Testing on an AMD Ryzen Threadripper Processor
We also decided to find out how this system will cope with the cooling of the Ryzen Threadripper 2990WX processor , the maximum consumption of which reaches 335 watts. In the test, all processor cores worked at a fixed frequency of 3.5 GHz (multiplier 35). The powerMax program was used as a load test (using the AVX command system).
The dependence of the temperature of the AMD Ryzen Threadripper 2990WX processor at full load on the fan speed:
In fact, the 2990WX processor overheats at 24 degrees of ambient air at fan speeds achieved at short circuits below 25% (below 1090 fan rpm) – the core frequency is already starting to decrease. At the beginning of the test, there is an abnormal change in temperature. Apparently, we failed to distribute the thermal paste in a thin enough layer, and only after warming up, its excess was squeezed out from under the sole of the pump, which increased the cooling efficiency.
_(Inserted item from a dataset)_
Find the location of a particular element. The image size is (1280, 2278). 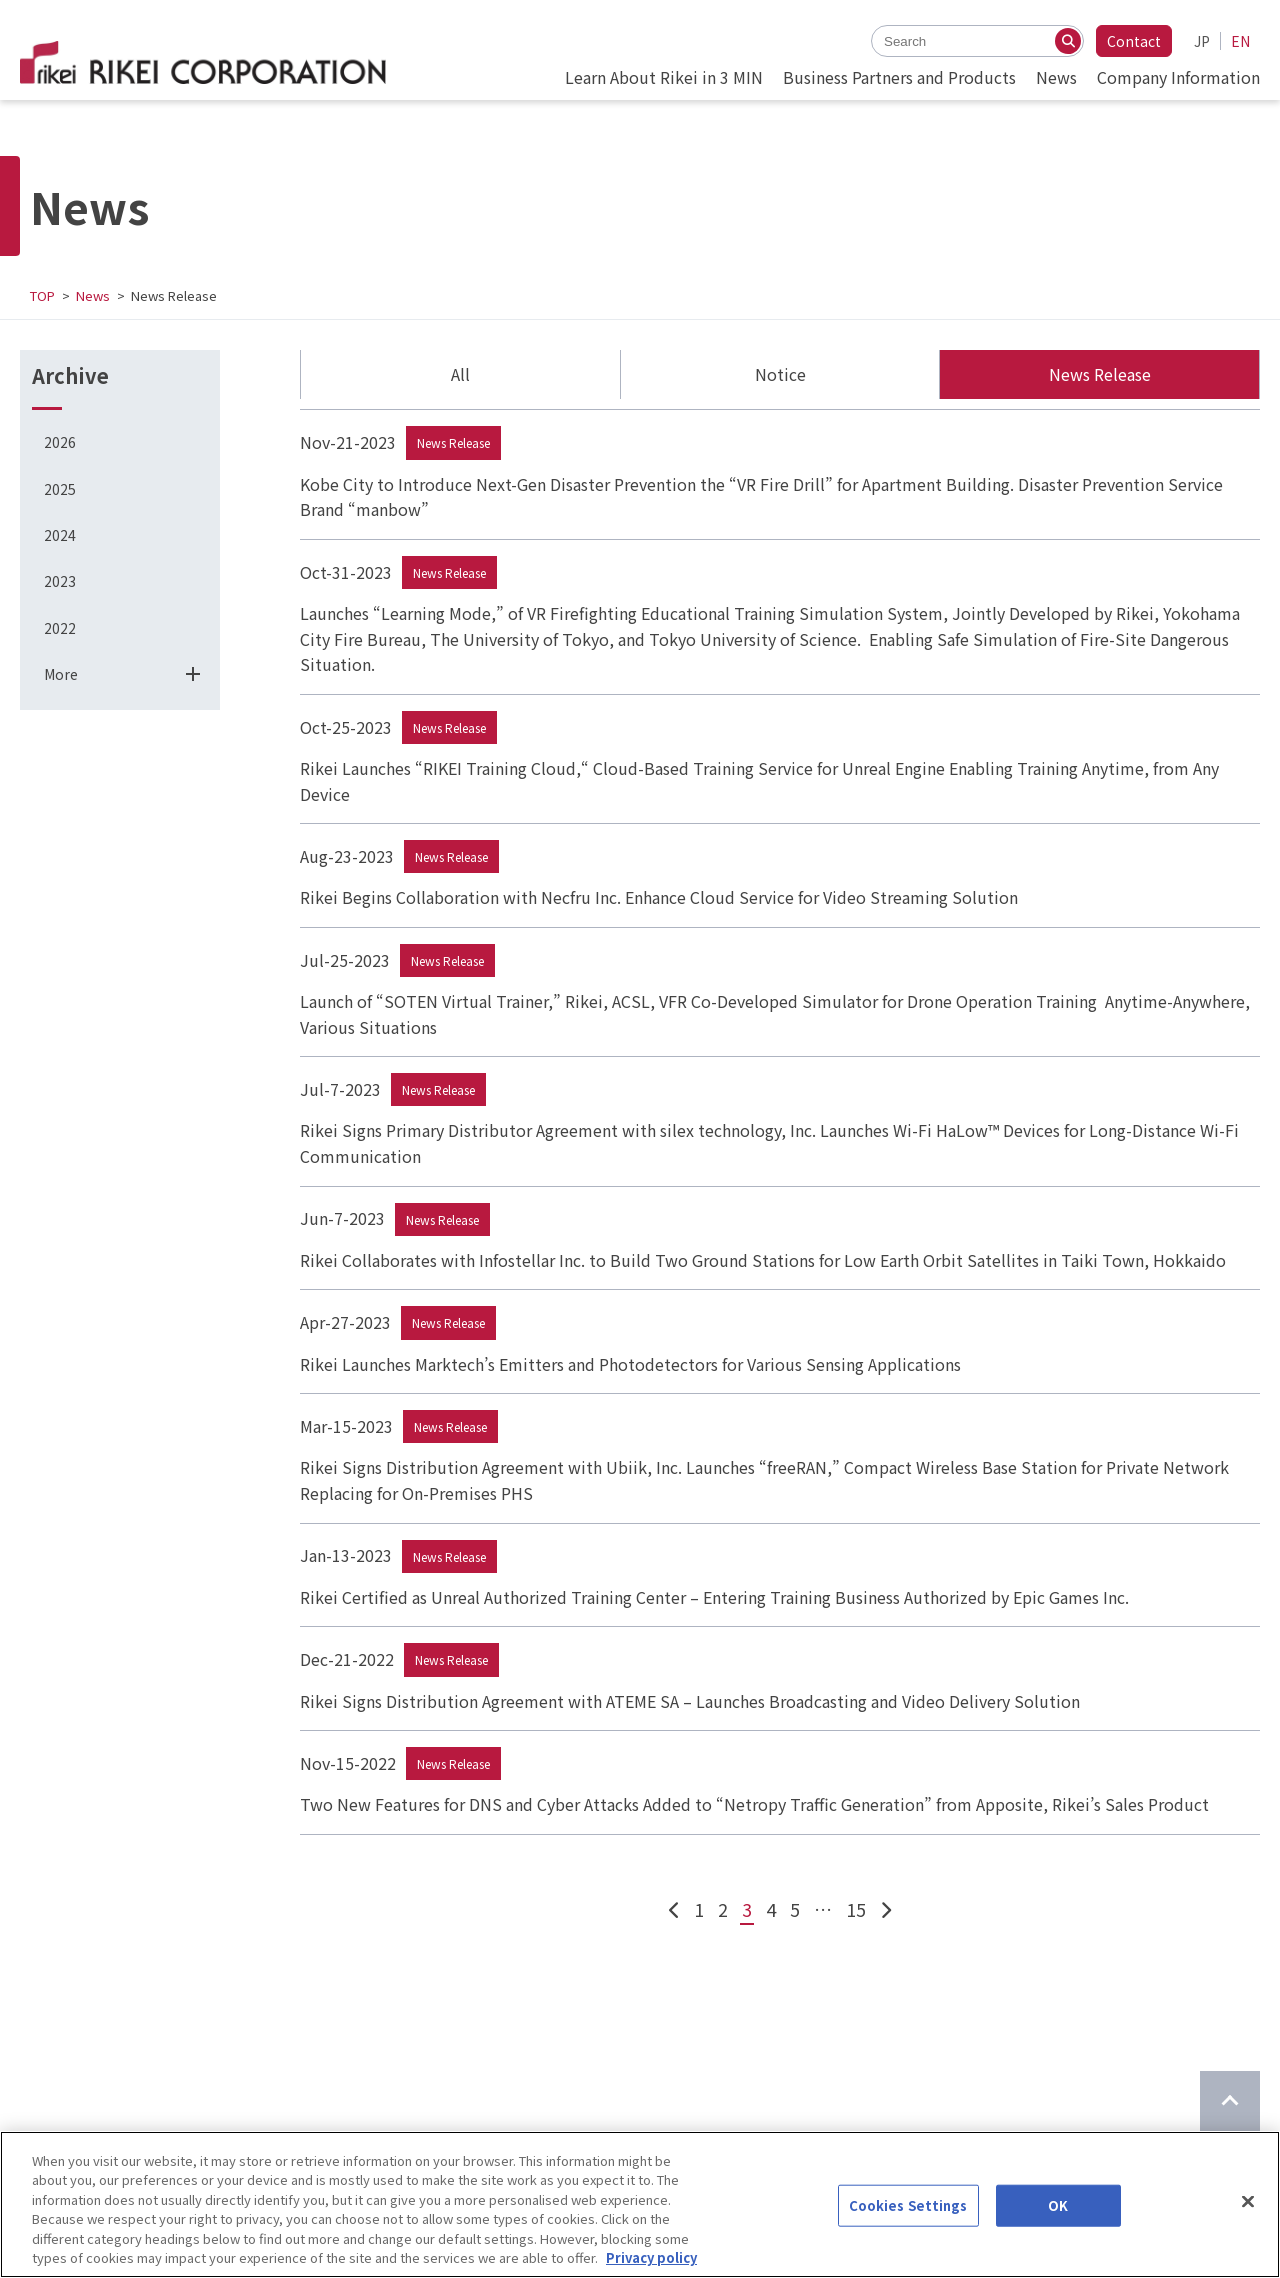 Contact is located at coordinates (1134, 41).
Restricting ourselves to the above conditions, let’s plot the dependence of the real maximum power (denoted as P max ) consumed by the processor on the noise level already in the case of the AMD Ryzen Threadripper 2990WX:
Taking 25 dBA as a conditional noiselessness criterion, we get that the approximate maximum power of a processor corresponding to this level is about 210 W. If you do not pay attention to the noise level, then the power limit can be increased somewhere up to 300 watts. Once again, we will clarify: this is in harsh conditions of blowing the radiator with air heated to 44 degrees. As the air temperature drops, the specified power limits for quiet operation and maximum power increase. The result for the LSS, which is obviously not optimized for AMD Ryzen Threadripper, is good, but worse than in the case of the Intel Core i9-7980XE processor. This can be explained by the fact that the heat sink area (more precisely, its active part) does not cover the entire area on which the AMD Ryzen Threadripper processor chips are placed.
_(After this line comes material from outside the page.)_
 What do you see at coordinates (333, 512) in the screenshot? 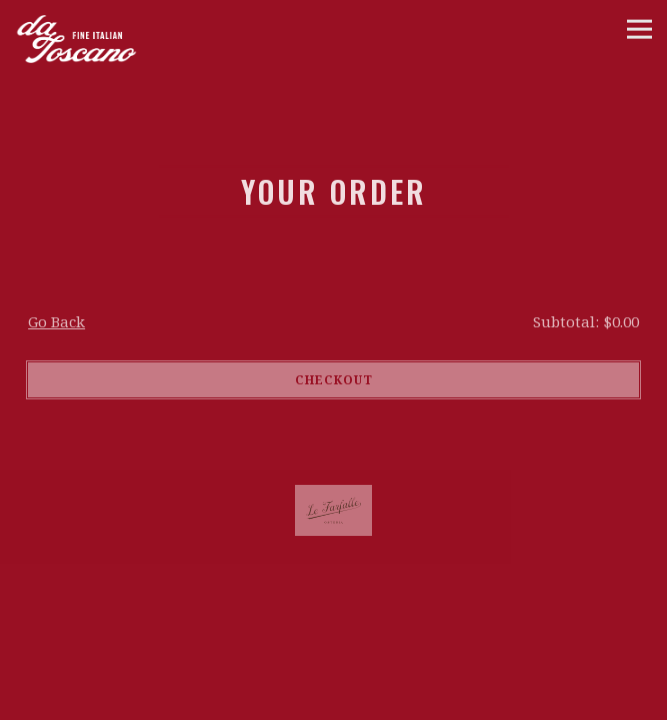 I see `[a close up of a logo]` at bounding box center [333, 512].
Comparison with other coolers and coolers when cooling AMD Ryzen Threadripper 2990WX
You can use this link to calculate the power limits for other boundary conditions (air temperature and maximum processor temperature) and compare this system with several others tested in the same way (the list of systems grows) with an AMD Ryzen Threadripper 2990WX processor. The result is similar – at medium and high power, this LSS is one of the best among those tested by us by the time this article was published.
findings
Based on the Cooler Master MasterLiquid PL360 Flux liquid cooling system, you can create a conditionally silent computer (noise level 25 dBA or less) equipped with an Intel Core i9-7980XE (Intel LGA2066, Skylake-X (HCC)) processor, if the processor consumption is under maximum load will not exceed 240 W, and the temperature inside the case will not rise above 44 °C. Processor such as AMD Ryzen Threadripper 2990WX, this coolant can silently cool if the processor consumption does not exceed 210W. With lower cooling air temperatures and/or less stringent noise requirements, the power limits can in all cases be increased. In the area of medium and high performance, this LSS is one of the most efficient in its class among those tested in our laboratory. Fans of modding will appreciate the multi-color and multi-zone static or dynamic lighting of fans and pumps, which has a standard three-pin connection. Fan and pump lighting can be controlled using the included controller and MasterPlus software. Among other advantages, we note the good workmanship, the braiding of cables and hoses (at least helping to maintain a uniform design style for the inside of the computer), connecting the controller to the SATA power connector, convenient fan mounting and rather long hoses.